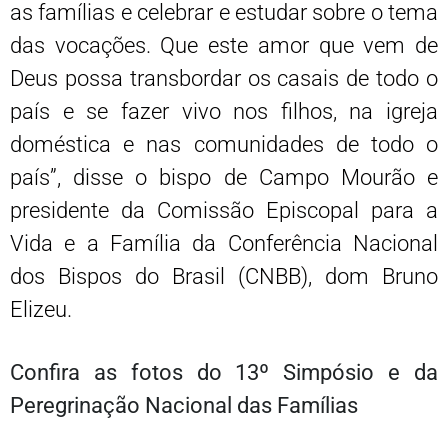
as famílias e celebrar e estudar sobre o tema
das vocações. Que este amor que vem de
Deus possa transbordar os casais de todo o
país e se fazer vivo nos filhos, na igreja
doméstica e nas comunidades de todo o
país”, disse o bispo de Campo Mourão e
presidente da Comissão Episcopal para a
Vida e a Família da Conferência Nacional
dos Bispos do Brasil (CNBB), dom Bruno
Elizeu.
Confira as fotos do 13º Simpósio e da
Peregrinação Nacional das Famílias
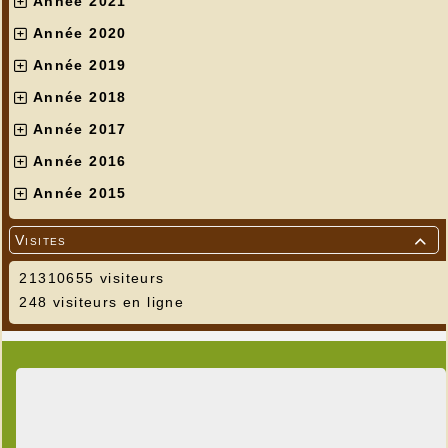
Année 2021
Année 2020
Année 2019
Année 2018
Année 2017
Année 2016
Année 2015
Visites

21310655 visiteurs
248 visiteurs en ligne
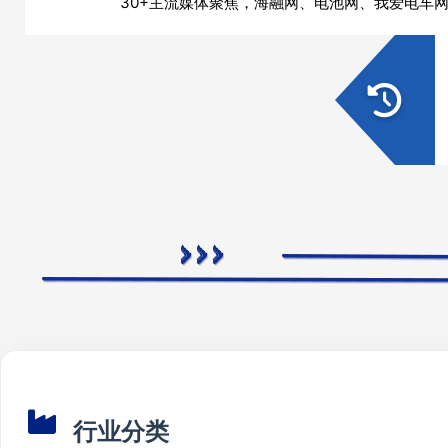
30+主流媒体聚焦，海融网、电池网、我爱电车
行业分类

○ ○ ○ ○ ○

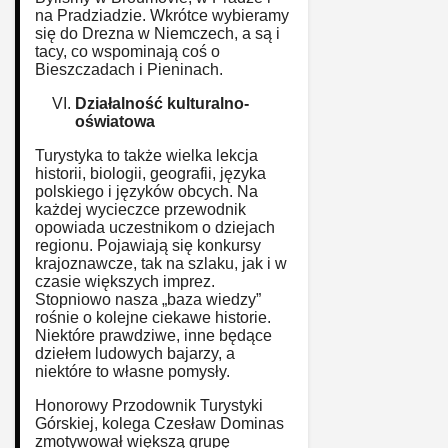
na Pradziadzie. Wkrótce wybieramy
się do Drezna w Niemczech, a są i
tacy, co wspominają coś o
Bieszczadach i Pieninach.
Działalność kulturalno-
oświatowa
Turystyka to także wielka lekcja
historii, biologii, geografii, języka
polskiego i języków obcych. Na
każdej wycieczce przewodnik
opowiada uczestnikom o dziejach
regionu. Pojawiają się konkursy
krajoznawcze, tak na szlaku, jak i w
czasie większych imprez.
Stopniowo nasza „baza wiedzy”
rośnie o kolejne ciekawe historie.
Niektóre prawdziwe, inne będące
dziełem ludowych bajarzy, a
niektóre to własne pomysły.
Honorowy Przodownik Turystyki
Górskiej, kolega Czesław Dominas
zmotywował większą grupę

○ ○ ○ ○ ○

- _Your goal_
Write out every line of the listing that holds the word "todo".

- _Solution to the problem_
Deus possa transbordar os casais de todo o
doméstica e nas comunidades de todo o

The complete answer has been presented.